Entrepreneur Series: Ryan Hughes


Starting any venture is difficult but starting one in a highly established and highly specialized industry dealing with other people’s life savings can be even more daunting.  We are proud and excited to introduce you to Ryan Hughes.

Ryan Hughes is the Founder/CEO of Bull Oak Capital.  Established in 2014, Bull Oak Capital is a firm that provides financial planning and investment management services to clients locally in Southern California and across the U.S.  Ryan brings over ten years of experience to his clients, including two deployments onboard the USS Jarrett with the US Navy and experience with firms Merrill Lynch and Morgan Stanley. Ryan has been running his own show for the last four years, and we’re excited to share his experience and guidance with you!

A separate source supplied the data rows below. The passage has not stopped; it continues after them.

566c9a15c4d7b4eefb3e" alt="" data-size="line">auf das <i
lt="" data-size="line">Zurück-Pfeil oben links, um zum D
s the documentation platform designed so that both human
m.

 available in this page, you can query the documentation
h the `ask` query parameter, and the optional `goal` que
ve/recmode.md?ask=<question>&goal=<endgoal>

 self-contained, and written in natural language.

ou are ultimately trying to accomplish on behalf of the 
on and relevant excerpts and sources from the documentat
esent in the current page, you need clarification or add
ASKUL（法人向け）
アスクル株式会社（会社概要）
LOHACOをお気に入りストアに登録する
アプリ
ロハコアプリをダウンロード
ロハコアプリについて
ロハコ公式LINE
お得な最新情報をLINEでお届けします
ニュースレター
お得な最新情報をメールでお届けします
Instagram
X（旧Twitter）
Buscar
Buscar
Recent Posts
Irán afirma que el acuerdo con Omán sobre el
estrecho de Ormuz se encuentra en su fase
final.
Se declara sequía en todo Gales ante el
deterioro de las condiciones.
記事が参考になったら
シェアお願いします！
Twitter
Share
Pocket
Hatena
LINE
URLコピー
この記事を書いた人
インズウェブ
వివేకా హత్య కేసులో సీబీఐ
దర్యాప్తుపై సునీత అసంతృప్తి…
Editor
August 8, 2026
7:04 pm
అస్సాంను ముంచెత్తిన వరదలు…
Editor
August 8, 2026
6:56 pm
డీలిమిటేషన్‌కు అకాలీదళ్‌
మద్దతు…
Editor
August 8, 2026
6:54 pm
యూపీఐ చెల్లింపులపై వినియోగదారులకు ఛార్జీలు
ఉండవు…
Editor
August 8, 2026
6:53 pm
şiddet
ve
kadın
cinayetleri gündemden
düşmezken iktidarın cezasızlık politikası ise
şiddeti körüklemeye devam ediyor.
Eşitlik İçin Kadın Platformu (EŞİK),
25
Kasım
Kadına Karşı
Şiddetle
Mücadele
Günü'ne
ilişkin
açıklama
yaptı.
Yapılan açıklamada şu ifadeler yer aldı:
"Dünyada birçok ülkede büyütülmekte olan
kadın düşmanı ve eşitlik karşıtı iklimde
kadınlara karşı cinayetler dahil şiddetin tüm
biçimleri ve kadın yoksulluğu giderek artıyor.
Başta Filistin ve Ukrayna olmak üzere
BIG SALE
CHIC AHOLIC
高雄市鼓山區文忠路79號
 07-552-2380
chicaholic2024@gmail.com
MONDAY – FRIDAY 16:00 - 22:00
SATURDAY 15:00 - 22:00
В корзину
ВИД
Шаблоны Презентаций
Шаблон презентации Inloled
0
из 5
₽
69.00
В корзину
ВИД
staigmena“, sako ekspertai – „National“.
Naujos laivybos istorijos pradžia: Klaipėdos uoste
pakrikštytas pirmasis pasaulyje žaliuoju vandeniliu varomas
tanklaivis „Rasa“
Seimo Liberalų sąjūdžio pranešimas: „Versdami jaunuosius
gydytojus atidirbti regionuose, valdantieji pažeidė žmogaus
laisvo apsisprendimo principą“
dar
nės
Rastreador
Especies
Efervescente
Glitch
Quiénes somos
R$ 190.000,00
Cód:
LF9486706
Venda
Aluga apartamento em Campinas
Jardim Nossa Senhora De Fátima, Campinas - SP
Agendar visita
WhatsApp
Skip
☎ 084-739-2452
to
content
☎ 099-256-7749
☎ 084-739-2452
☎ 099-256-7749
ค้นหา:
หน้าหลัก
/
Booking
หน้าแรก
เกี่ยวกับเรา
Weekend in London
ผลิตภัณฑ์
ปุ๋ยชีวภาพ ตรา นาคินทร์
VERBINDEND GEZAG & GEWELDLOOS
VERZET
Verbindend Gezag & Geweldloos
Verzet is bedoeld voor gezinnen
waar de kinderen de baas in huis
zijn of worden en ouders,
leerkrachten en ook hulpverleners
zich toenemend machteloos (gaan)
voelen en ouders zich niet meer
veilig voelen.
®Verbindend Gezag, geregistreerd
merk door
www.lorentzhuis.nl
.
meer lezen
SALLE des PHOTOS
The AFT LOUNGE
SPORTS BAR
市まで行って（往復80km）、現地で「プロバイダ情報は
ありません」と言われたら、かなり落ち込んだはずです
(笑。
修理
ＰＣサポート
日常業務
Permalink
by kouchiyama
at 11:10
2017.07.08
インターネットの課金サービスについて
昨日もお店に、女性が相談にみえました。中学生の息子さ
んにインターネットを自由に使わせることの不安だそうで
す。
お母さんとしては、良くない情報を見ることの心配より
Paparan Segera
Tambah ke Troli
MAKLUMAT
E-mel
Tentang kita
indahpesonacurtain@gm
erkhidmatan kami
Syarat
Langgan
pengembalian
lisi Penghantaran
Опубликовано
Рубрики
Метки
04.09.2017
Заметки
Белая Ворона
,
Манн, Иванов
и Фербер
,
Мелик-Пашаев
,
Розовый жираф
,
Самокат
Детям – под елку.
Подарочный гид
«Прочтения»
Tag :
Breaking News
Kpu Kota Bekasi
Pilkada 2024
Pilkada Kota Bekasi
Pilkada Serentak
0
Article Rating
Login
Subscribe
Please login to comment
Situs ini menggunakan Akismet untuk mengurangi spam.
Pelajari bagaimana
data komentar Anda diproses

When did you start your own thing?

I’ve always wanted to start my own company, but I never felt that I was ready until I attended UCLA Anderson. I seriously started to consider it in 2012 when I began to write a business plan. I officially launched Bull Oak Capital in January 2014.

Do you still have a separate full-time/side job?

No. Some people can start and run a business on the evenings and the weekends, but I could never take this approach. I knew I had to be fully committed for Bull Oak Capital to work. It required 100% of my attention.

How did you know you wanted to do your own thing?

When I began to dread my 9-to-5 job. I found myself nit-picking all of these mistakes my corporate job was making. Then I realized that I could do a better job if I were to start my own firm. The question then became whether or not I could start a firm that had a competitive advantage. This is when I decided to attend UCLA, which I believed could help me find one.  

What was the hardest thing you faced to get up and running?

To keep the faith when I didn’t immediately hit my sales goals. I was a bit optimistic and naive when I launched Bull Oak Capital. I thought I would be able to generate sales at much faster rate than other startups. I was wrong. I believed in myself, but it took quite a bit more effort to convince others to believe in me.

What has been critical to your success and ability to keep going thus far?

Being relentless. I’ve always kept Babe Ruth’s quote in mind: It’s hard to beat a person who never gives up.”

What has been most surprising about the process?

Operations Management. I dreaded this course while at UCLA Anderson, but it really has served me well. Now that I run my own firm, I am all about creating processes and streamlining the workflow. It is critical to reduce errors and oversights, especially when you are dealing with people’s life savings.

What’s been the best thing about it?

I love the competitive nature of running your own company. It truly is the wild west out there. I get a thrill when trying to outsmart the competition.

What advice do you have to someone who is thinking about starting their own thing or struggling to continue?

If your product or service truly does bring value to the end user, and if you believe in yourself, then do it! Starting your own firm is difficult, but it truly is rewarding, especially at the self-actualization level.

Any regrets, wishes, redos?

It is easy to wish for a redo, especially as an individual grows over time. However, I am who I am today because of previous stumbles. I’ve learned from those mistakes and I am a better individual as a result. So no. No regrets!

What’s next for you?

I am gearing up for a massive marketing campaign, which will require hiring talented individuals. Coordinating this is going to be difficult, but if I can do this right, it should allow me to expand the firm’s reach.

Any finance tips for new grads in general?

Your biggest asset is time. Don’t waste it. If you are thinking about launching a venture, do it! Double down and go for it. If you’re successful, it will likely change your life for the better. If you fail, it is an invaluable life lesson that you can take with you no matter what you choose to do in life (remember, those failures make you a better person). In either case, you will be a better person for it.